As I tell students regularly, I have NEVER seen anyone stand up in the middle of a performance and yell out “You made a mistake!!” Or, come up to the performer or group after the fact (unless it’s their job as a judge) to point out every flaw in the performance. It just doesn’t happen.
Last Sunday, I had the opportunity to play the organ in the largest physical sanctuary I had ever played in. Now, I’ve been playing the organ for almost 28 years, and I’ve played in a lot of churches, and on a lot of different organs. I’ve gotten past those nerves and butterflies….until they showed up this past Sunday! Why? Well, it was because the organist that I was filling in for is excellent, and those are big shoes to fill, along with it being such a physically large space. I made PLENTY of mistakes. But, I had so many people throughout the week not only thank me for playing, they told me that I did an excellent job. So much so, they did not realize that their organist was gone. Wow!

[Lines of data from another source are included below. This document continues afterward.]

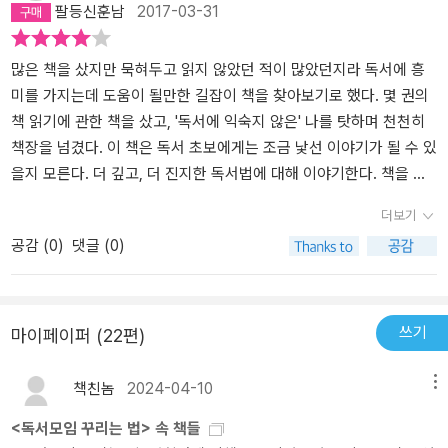
팔등신훈남
2017-03-31
는 것이다. 그리고 오독하지 않기 위해 선입견을 갖지 않기 위해 읽기
것이 중요합니다.물론 책만이 아니라 어릴 때는 자연과 세상 만물을
전 판단하지 않는 것이 중요하다. 또 내가 오해했을지도 모른다는 가
보고 창의력과 상상력을 키우는 것이 중요합니다. “발이 뜨거운 어
능성을 항상 염두에 두어야 한다. 또 책의 양보단 책에 적힌 글자를 허
릴 적엔 발로 세상을 읽고, 가슴이 뜨거운 젊은 날엔 가슴으로 사람을
많은 책을 샀지만 묵혀두고 읽지 않았던 적이 많았던지라 독서에 흥
투루 넘기지 않고 문장의 의미는 물론 뉘앙스에도 세심한 주의를 기
읽고, 머리로 기운이 오르는 중년 이후엔 머리로 책을 읽는 것이 생애
미를 가지는데 도움이 될만한 길잡이 책을 찾아보기로 했다. 몇 권의
울이며 뜻을 새기는 자세가 필요하다. 이렇게 혼자 책 읽는 여러 방법
리듬에 따른 공부법이다.” “문학은 인간의 조건에 대한 통찰력, 세계
책 읽기에 관한 책을 샀고, '독서에 익숙지 않은' 나를 탓하며 천천히
에 대해서도 나오지만 저자가 독서모임 강사로 활동하다보니 함께 읽
를 다르게 보는 눈, 새로운 세상을 상상하는 힘을 키워줍니다.” “느
책장을 넘겼다. 이 책은 독서 초보에게는 조금 낯선 이야기가 될 수 있
는 법에 대해서도 나온다. 함께 읽는 책읽기의 좋은 점들은 이미 내가
릿느릿 문장과 행간을 더듬는 사이 독자는 잠든 뇌와 감성이 깨어나
을지 모른다. 더 깊고, 더 진지한 독서법에 대해 이야기한다. 책을 읽
독서모임을 운영하면서 많이 느꼈기 때문에 저자의 이야기에 많은 공
는 것을 느끼며 문학의 즐거움에 빠져들게 됩니다.” “문학은 언어의
기 전 준비해야 할 마음가짐부터 편견 없이 순수하게 읽는 방법, 나아
더보기
감을 했다. 이 책을 읽은 사람 중 아직 독서모임을 나가지 않는 사람들
예술이므로 언어에 관심을 기울여야 합니다. 문체, 묘사, 비유, 상징
가 깊이 있게 이해하고 진지하게 비판하며 오롯이 자신만의 독서를
공감 (
0
)
댓글 (0)
에겐 꼭 독서모임에 나가보라고 권해주고 싶다. 책은 그동안 꾸준
등 낱낱의 표현과 서술 방식에 마음을 쓰면서 세심하게 읽는 것이 필
누릴 수 있는 지혜를 가지라고 귀띔한다. 독서에 대한 이해와 그로서
히 읽고 있지만 나처럼 책 읽는 법에 고민이 있거나 뭔가의 부족함을
요합니다.”
배우게 되는 세상과 소통, 작가 자신의 경험과 사유를 통해 독서가 얼
느끼고 있는 사람들이 있을 것이다. 이 책이 그것을 100% 해결해주
마나 가치 있는 작업인지 생각해 볼 수 있는 실마리를 넘겨준다. 차분
는 것은 아니지만 그래도 충분한 고민을 하고 어느 정도 방향을 제시
하고 인간적이며, 인문학적 사유를 선사해주는 책이다. 독서에 문외
쓰기
마이페이퍼 (22편)
해 줄 수 있을 것이다. 좀 더 책을 잘 먹고 싶은 분들에게 이 책을 추천
한이던 나는 이 책을 읽은 뒤 적으나마 용기를 가지고 다시 책을 펼쳐
한다.
들게 되었다.
책친놈
2024-04-10
메뉴
<독서모임 꾸리는 법> 속 책들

That’s the thing with performing and being in front of people. Whether it’s music or not, we will more than likely have times where we are having to present in front of some form of group. And it’s one of the great things that you get out of learning and making music. You will at some point be performing for a group of people. And making music is such a personal and connective thing, it helps to prepare you for those times down the road when you’re making a presentation for work, or wherever you are.
So yes, performing can be scary. There’s no doubt about it. But, the more you do it, the more comfortable you will become. Try it. Again and again. It will help!